It was a hectic first weekend in Tokyo with Saturday school as well as some family visits that Miyamoto sensei helped setup with some of his current and former students.
Saturday night->Sunday morning I was in central Tokyo with a wonderful family with two boys. I had lunch Sunday in Yokohama with a mother and one of her two daughters (the other is at camp with friends in Michigan!), and dinner with another family back in Tokyo who have older kids.
At the beginning of the 5th grade session in on Saturday afternoon, I took my chair in the back, and I was delivered a hand-written note by one of the boys in class…When class was over 4 hours later (again, no sign of exhaustion from any student), the student and I braved the 95 degree humidity, found his dad, and we drove back to their neighborhood. My new friend insisted on wheeling my suitcase for me, and I wasn’t going to stop him. We made a quick pitstop at a summer dance festival, where there were a ton of kids watching the live dancing and singing. There was also the usual cotton candy and popcorn as well as the more unusual noodles, goldfish catching, and cork-shooting to win prizes. Wish I had grabbed a picture of that, but I guess you can’t capture everything.
When we got to their apartment, I was prepared an amazing traditional Japanese dinner which was highlighted by ginger pork, sashimi, and miso soup, not to mention the very enjoyable conversation about Miyamoto sensei’s class, his teaching methods, Japanese public schools vs. juku, amongst other things. Their son was clearly very into Miyamoto sensei’s class and has completed many of his puzzle books. Little did I know, Miyamoto sensei has a ton of puzzle books with many different types of puzzles – not just KenKen. He really is a puzzle master. Little does he know, his student is actually a little aspiring puzzle-master. He created one puzzle for me that I challenge anyone to solve. I still have yet to solve the pattern. Someone help me out? (Just for clarification, find x in the pattern: [4, 10, 21, 37, x, 97]

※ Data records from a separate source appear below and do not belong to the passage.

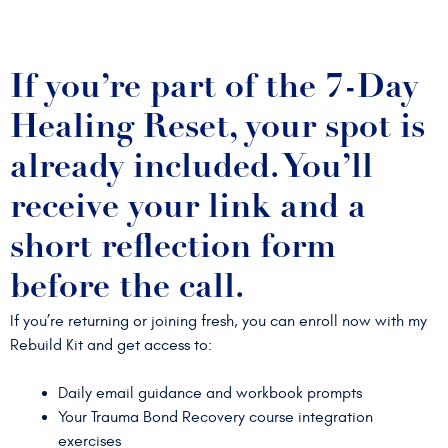
If you’re part of the 7-Day
Healing Reset, your spot is
already included. You’ll
receive your link and a
short reflection form
before the call.
If you’re returning or joining fresh, you can enroll now with my
Rebuild Kit and get access to:
Daily email guidance and workbook prompts
Your Trauma Bond Recovery course integration
exercises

When I asked him what the biggest lesson he learned from Miyamoto sensei was, without hesitation he said to never give up and struggling or concentrating for a long time on a problem is what helps make you strong. I asked him if Miyamoto sensei ever said this explicitly to him, and he said he didn’t. It was implied. This theme would run through each of the three students I met with, and none of them have ever really spoken with their teacher.
Sunday morning I was prepared a delicious American-style breakfast, chatted some more with the parents, and they sweetly drove me to the local JR stop train so I could head to Yokohama.
I was shocked how easy it was to get to Yokohama. It’s about 30 miles from Tokyo yet trains leave every few minutes from a bunch of stations. I doubt anyone would have to even check a commuter line schedule or anything like that. Plus Google maps lays out everything perfectly for you on the Tokyo subways. Amazing. I arrived at Ishikawacho station and was met at the south gate by Hiromi and Manami Kaneko. They took me back to their apartment building where, on the first floor, they showed me their confection shop that had been in their family for four generations!
Tons of great sweets, almost all hand-made on the premises. Hiromi went to school for two years to study the art of confectionary. Of course I tried to buy a bunch of stuff, and she didn’t let me pay. She took me upstairs to the third floor and prepared me a delicious lunch of noodles, egg, ham, and some vegetables. We all spoke about lots of stuff, but when it came to Miyamoto, Manami said the same thing: his lesson was to never give up and that sometimes you have to struggle with hard problems. This is what makes you strong. Does he ever say that? No. It’s just the ethos of the class.
I capped off my marathon day of travel (and eating) with dinner near Togoshiginza station back in Tokyo. Apparently the longest shopping street in Japan is here, but it was just too hot and I was too tired from running around to explore it. I was met at the train station by Misa Ro, one of Miyamoto’s former students who now goes to a very prestigious high school, and one of her friends. Her friend couldn’t stop making fun of her for not doing her homework. Misa didn’t deny it. She says she just doesn’t like or do homework. All of her teachers know it, and her mom was clearly not happy when the subject came up. It was a bit of a departure in attitude from the other students, but it seemed to work for her. I’m sure Miyamoto sensei knows this, and I kind of appreciate him not setting me up with only ambitious, overly-studious, students.
We at delicious Korean BBQ on their roof and enjoyed some casual conversation.
When Miyamoto sensei came up in conversation, it was the same theme: never give up, struggle, concentrate. This makes you strong. It got more powerful every time I heard it. I gave both of the students a view gifts from Annie’s Blue Ribbon General Store, and I went on my way. It was a long day but one full of great sights and insights.